Re: [Gems-users] Issues with collecting memory access trace for logtm microbenchmark (tm-deque)


Date: Fri, 12 Jan 2007 17:48:29 -0500
From: Shougata Ghosh <shougata@xxxxxxxxxxxxx>
Subject: Re: [Gems-users] Issues with collecting memory access trace for logtm microbenchmark (tm-deque)
Hi Dan
Thanks for your quick reply.
I run the simulations with "ruby0.setparam_str REMOVE_SINGLE_CYCLE_DCACHE_FAST_PATH true".
Doesn't that mean FAST_PATH is disabled?
So when FAST_PATH is enabled, there is no way to tell from ruby_operate() if the request is a duplicate or not? Seems like mh_memorytracer_possible_cache_miss() will return 0 for both duplicate requests as well as L1 cache hit.
Thanks
shougata


>The return value may be zero for normal hits in the l1 cache when FAST_PATH is enabled... that could also explain some of your other issues.
>
>Shougata Ghosh wrote:
>> Thanks Jayaram and Dan for your replies. I was aware that simics sends
>> memory requests to ruby more than once. What I am doing inside
>> ruby_operate() is that I only record the transaction in my trace file if
>> the return value of mh_memorytracer_possible_cache_miss(mem_op) is
>> non-zero. Does that sound ok?
>> Creating a processor set with pset_create and then binding the threads
>> to the cpus of this set kept out all the other processes from
>> interfering with my benchmark.
>> Thanks again
>> shougata
>>
>> >>> From: Dan Gibson <degibson@xxxxxxxx>
>>> Subject: Re: [Gems-users] Issues with collecting memory access trace
>>>     for logtm microbenchmark (tm-deque)
>>> To: Gems Users <gems-users@xxxxxxxxxxx>
>>> Message-ID: <45A6459B.3030301@xxxxxxxx>
>>> Content-Type: text/plain; charset=ISO-8859-1; format=flowed
>>>
>>> Shougata,
>>> Let me take a stab at the areas that I am confident in answering
>>> correctly (eg. NOT LogTM):
>>>
>>> **Too many requests:
>>> Simics uses an "are you sure?" policy when issuing memory requests to
>>> Ruby. That is, each request is passed to ruby *twice* -- once to
>>> determine the stall time, and once when the stall time is elapsed and
>>> Simics is verifying that Ruby wants the operation to complete.
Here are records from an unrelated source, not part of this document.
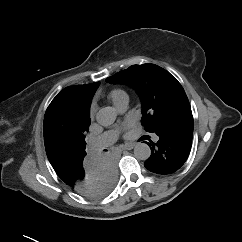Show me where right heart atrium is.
<instances>
[{"label":"right heart atrium","instance_id":"obj_1","mask_svg":"<svg viewBox=\"0 0 242 242\" xmlns=\"http://www.w3.org/2000/svg\"><path fill=\"white\" fill-rule=\"evenodd\" d=\"M90 115H91V116L94 115V107H91V109H90Z\"/></svg>","mask_w":242,"mask_h":242}]
</instances>
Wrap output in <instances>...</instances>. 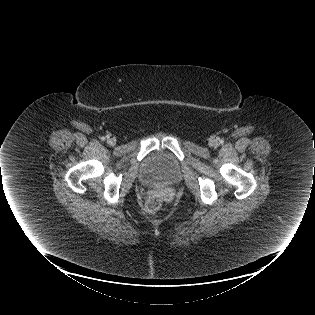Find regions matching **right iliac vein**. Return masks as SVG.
<instances>
[{"label":"right iliac vein","mask_w":315,"mask_h":315,"mask_svg":"<svg viewBox=\"0 0 315 315\" xmlns=\"http://www.w3.org/2000/svg\"><path fill=\"white\" fill-rule=\"evenodd\" d=\"M108 144L114 146L116 144V140L114 138H110L107 140Z\"/></svg>","instance_id":"right-iliac-vein-1"}]
</instances>
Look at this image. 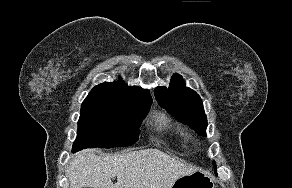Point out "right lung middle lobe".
I'll list each match as a JSON object with an SVG mask.
<instances>
[{
    "label": "right lung middle lobe",
    "instance_id": "obj_1",
    "mask_svg": "<svg viewBox=\"0 0 292 188\" xmlns=\"http://www.w3.org/2000/svg\"><path fill=\"white\" fill-rule=\"evenodd\" d=\"M151 103L125 93L93 88L81 105L73 151L134 144Z\"/></svg>",
    "mask_w": 292,
    "mask_h": 188
}]
</instances>
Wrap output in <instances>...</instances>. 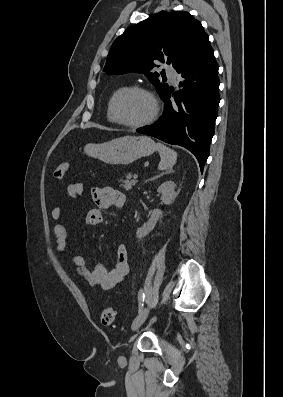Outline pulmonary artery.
<instances>
[{
	"label": "pulmonary artery",
	"mask_w": 283,
	"mask_h": 397,
	"mask_svg": "<svg viewBox=\"0 0 283 397\" xmlns=\"http://www.w3.org/2000/svg\"><path fill=\"white\" fill-rule=\"evenodd\" d=\"M166 72H167V75L170 77V79H171L173 82H175V81H176V78H177V73H176V71H175L174 69H172V68H168Z\"/></svg>",
	"instance_id": "e3ab8cb5"
}]
</instances>
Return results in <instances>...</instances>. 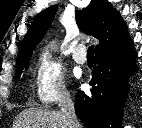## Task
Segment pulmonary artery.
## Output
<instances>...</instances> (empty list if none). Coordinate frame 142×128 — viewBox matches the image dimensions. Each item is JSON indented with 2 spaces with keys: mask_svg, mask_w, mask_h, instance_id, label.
<instances>
[{
  "mask_svg": "<svg viewBox=\"0 0 142 128\" xmlns=\"http://www.w3.org/2000/svg\"><path fill=\"white\" fill-rule=\"evenodd\" d=\"M73 59L79 63L84 64L86 62V48L83 44H79L72 53Z\"/></svg>",
  "mask_w": 142,
  "mask_h": 128,
  "instance_id": "1",
  "label": "pulmonary artery"
}]
</instances>
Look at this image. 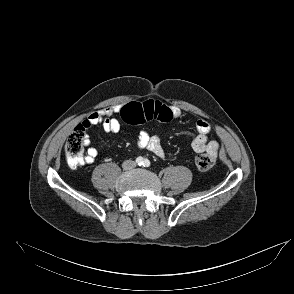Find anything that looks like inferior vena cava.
<instances>
[{"label":"inferior vena cava","instance_id":"obj_1","mask_svg":"<svg viewBox=\"0 0 294 294\" xmlns=\"http://www.w3.org/2000/svg\"><path fill=\"white\" fill-rule=\"evenodd\" d=\"M136 166V163L133 160H126L122 164L124 170H131Z\"/></svg>","mask_w":294,"mask_h":294}]
</instances>
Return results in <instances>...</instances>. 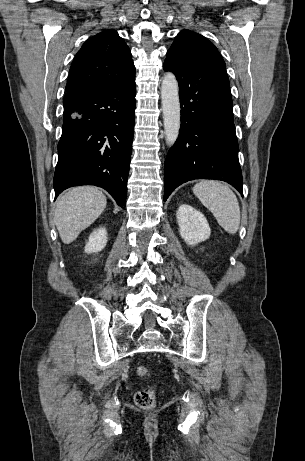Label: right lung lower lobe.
Instances as JSON below:
<instances>
[{"label":"right lung lower lobe","mask_w":305,"mask_h":461,"mask_svg":"<svg viewBox=\"0 0 305 461\" xmlns=\"http://www.w3.org/2000/svg\"><path fill=\"white\" fill-rule=\"evenodd\" d=\"M134 77L65 94L55 199L71 186L96 185L125 206L136 107Z\"/></svg>","instance_id":"obj_1"}]
</instances>
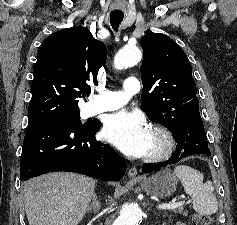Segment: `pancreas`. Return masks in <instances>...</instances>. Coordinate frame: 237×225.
I'll return each mask as SVG.
<instances>
[{"instance_id": "obj_1", "label": "pancreas", "mask_w": 237, "mask_h": 225, "mask_svg": "<svg viewBox=\"0 0 237 225\" xmlns=\"http://www.w3.org/2000/svg\"><path fill=\"white\" fill-rule=\"evenodd\" d=\"M175 213H179V214H186V212H184L183 207L177 208L173 210Z\"/></svg>"}]
</instances>
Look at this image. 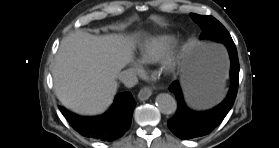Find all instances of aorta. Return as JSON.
Instances as JSON below:
<instances>
[{"label":"aorta","instance_id":"obj_1","mask_svg":"<svg viewBox=\"0 0 279 148\" xmlns=\"http://www.w3.org/2000/svg\"><path fill=\"white\" fill-rule=\"evenodd\" d=\"M156 106L162 113L172 114L176 111L177 102L172 95L161 93L156 97Z\"/></svg>","mask_w":279,"mask_h":148}]
</instances>
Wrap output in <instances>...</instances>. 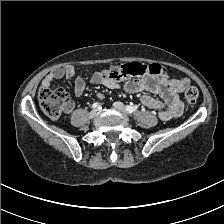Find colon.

These
>>> dual requests are handled in SimicsProcessor.C -- for convenience (both >>> of C++ language and for the filtering effect) you may want to move your >>> trace generation higher into Ruby's hierarchy (say, SimicsProcessor.C or
>>> Sequencer.C).
>>>
>>> **ASI:
>>> Contrary to the name, the ASI is used to specify not the process but the
>>> target address space. 128 is the vanilla address space for main
>>> memory... ASIs are detailed quite extensively in Sun's microprocessor
>>> manuals (google for "sun ultrasparc manual" and see the section on
>>> ASIs). For example, ASI 0x70 (aka 128) is ASI_BLOCK_AS_IF_USER_PRIMARY,
>>> which is for user-level accesses to main memory, ASI 0x58 is for
>>> accesses to the data TLB, 0x59 is the data TSB, etc. There is not one
>>> ASI per process.
>>>
>>> Regards,
>>> Dan
>>>
>>> Shougata Ghosh wrote:
>>>
>>> >>> >>> >>>> Hi
>>>> I am simulating 16 processor ultrasparc-iii with solaris10. I loaded
>>>> ruby (no opal) with simics. The protocol I used was
>>>> MESI_SMP_LogTm_directory and I was running tm-deque microbenchmark that
>>>> comes with GEMS. My goal was to collect the memory traces (only data
>>>> access, no instruction access) of tm-deque and analyse the trace file
>>>> offline.
>>>> Let me first give a brief overview of how I collect the traces.
>>>>
>>>> I print the clock_cycle (simics cycle), the cpu making the request, the >>>> physical address of the memory location, the type of access (r or w) and >>>> if this cpu is currently executing a xaction (logTm). The format looks
>>>> like this:
>>>>
>>>> cycle    cpu    phys_addr    type(r/w)    in_xaction
>>>>
>>>> This I print from inside ruby_operate() in ruby.c, since this function
>>>> is called for every memory access simics makes.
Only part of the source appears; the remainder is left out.